Problem 6

Attempt

Personal website

# pages
rg --files --glob '*.{md,Rmd}' | wc -l

102 ~ 100 pages

# bytes
rg --files --glob '*.{md,Rmd}' | xargs wc -c

443007 bytes ~ 450 * 10^3 bytes = 450 KB

Estimated bytes per page:

450 KB / 100 pages = 4.5 KB
1 word / 6 bytes * 4.5 * 10^3 bytes / page = 750 words / page

That seems reasonable!

Aside: next time I should start in reverse: instead of measuring my personal website, come up with an estimate and then verify it.

Network

Given that my website is a simple static website, the client can’t make a special request to receive all webpages in one request.

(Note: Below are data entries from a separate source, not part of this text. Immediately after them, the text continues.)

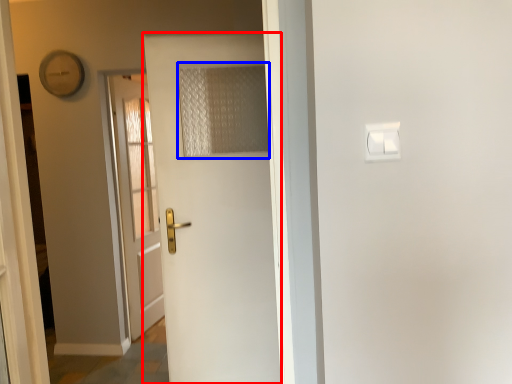 Question: Which of the following is the farthest to the observer, door (highlighted by a red box) or curtain (highlighted by a blue box)?

Choices:
 (A) door
 (B) curtain

Answer: (B) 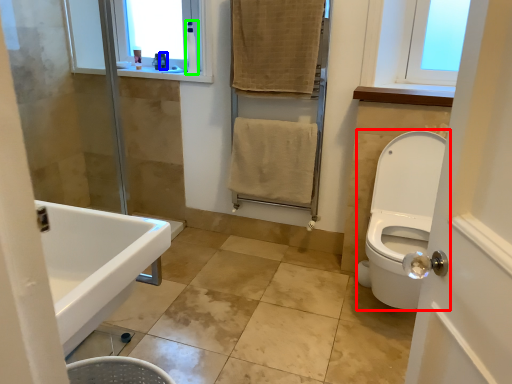 Question: Which object is positioned farthest from toilet (highlighted by a red box)? Select from toiletry (highlighted by a blue box) and toiletry (highlighted by a green box).

Choices:
 (A) toiletry
 (B) toiletry

Answer: (A) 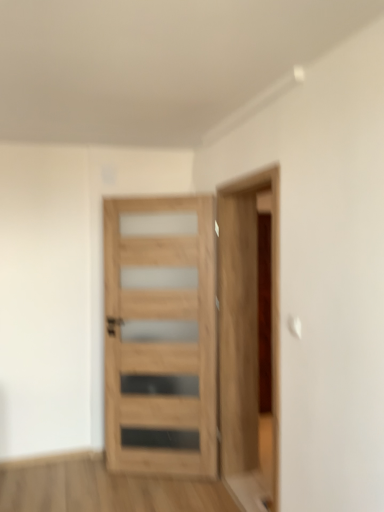 Question: Considering the relative sizes of wooden door at right and natural wood door at center in the image provided, is wooden door at right smaller than natural wood door at center?

Choices:
 (A) no
 (B) yes

Answer: (A)

Question: Is wooden door at right facing towards natural wood door at center?

Choices:
 (A) yes
 (B) no

Answer: (B)

Question: Does wooden door at right have a greater width compared to natural wood door at center?

Choices:
 (A) yes
 (B) no

Answer: (A)

Question: Can you confirm if wooden door at right is shorter than natural wood door at center?

Choices:
 (A) yes
 (B) no

Answer: (B)

Question: Is wooden door at right turned away from natural wood door at center?

Choices:
 (A) no
 (B) yes

Answer: (A)

Question: Is wooden door at right outside natural wood door at center?

Choices:
 (A) no
 (B) yes

Answer: (B)

Question: Is natural wood door at center positioned far away from wooden door at right?

Choices:
 (A) yes
 (B) no

Answer: (B)

Question: From the image's perspective, is natural wood door at center on top of wooden door at right?

Choices:
 (A) no
 (B) yes

Answer: (A)

Question: Is natural wood door at center at the right side of wooden door at right?

Choices:
 (A) no
 (B) yes

Answer: (A)

Question: Is natural wood door at center further to camera compared to wooden door at right?

Choices:
 (A) no
 (B) yes

Answer: (B)

Question: Can you confirm if natural wood door at center is smaller than wooden door at right?

Choices:
 (A) no
 (B) yes

Answer: (B)

Question: From a real-world perspective, is natural wood door at center positioned over wooden door at right based on gravity?

Choices:
 (A) no
 (B) yes

Answer: (A)

Question: Considering the positions of point (271, 343) and point (162, 243), is point (271, 343) closer or farther from the camera than point (162, 243)?

Choices:
 (A) closer
 (B) farther

Answer: (A) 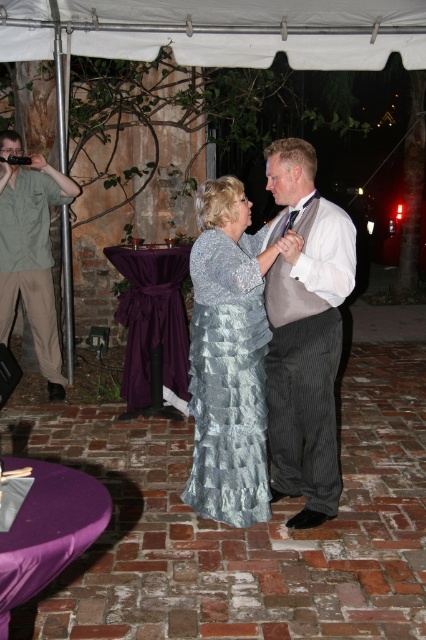 Question: Does white fabric canopy at upper center have a lesser width compared to green shirt at left?

Choices:
 (A) no
 (B) yes

Answer: (A)

Question: Among these points, which one is nearest to the camera?

Choices:
 (A) (247, 252)
 (B) (299, 44)
 (C) (46, 378)

Answer: (A)

Question: Can you confirm if pinstriped fabric suit at center is wider than shiny silver dress at center?

Choices:
 (A) yes
 (B) no

Answer: (B)

Question: Among these points, which one is nearest to the camera?

Choices:
 (A) (238, 240)
 (B) (204, 8)
 (C) (63, 387)
 (D) (353, 278)

Answer: (D)

Question: Can you confirm if white fabric canopy at upper center is smaller than green shirt at left?

Choices:
 (A) yes
 (B) no

Answer: (A)

Question: Based on their relative distances, which object is farther from the shiny silver dress at center?

Choices:
 (A) green shirt at left
 (B) white fabric canopy at upper center

Answer: (B) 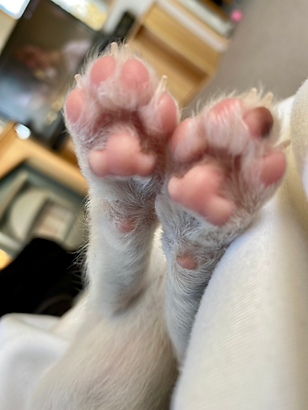 Find the location of `window`. window is located at coordinates (14, 5). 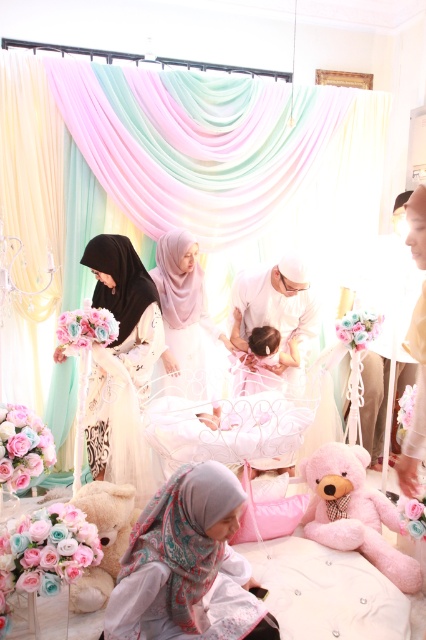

Let’s go with Network NA East <-> West for our latency

60 ms / request * 100 requests = 6 seconds

Then to download each page at 25 MB/s:

1 s / 25 * 10^6 bytes * 0.45 * 10^6 bytes = 18 ms

Searching for key words in memory is fast:

100 us / 1 MB * 450 KB = 100 us / 10^6 bytes * 0.45 * 10^6 bytes = 45 us

6 seconds is not a good UX: but if we could request all pages in one request, the performance would be

60 ms + 18 ms = 78 ms

That’s “instant” from the user perspective.

NYT

How big is the NYT? Let’s say each article is 1000 words and they publish 10 articles a day.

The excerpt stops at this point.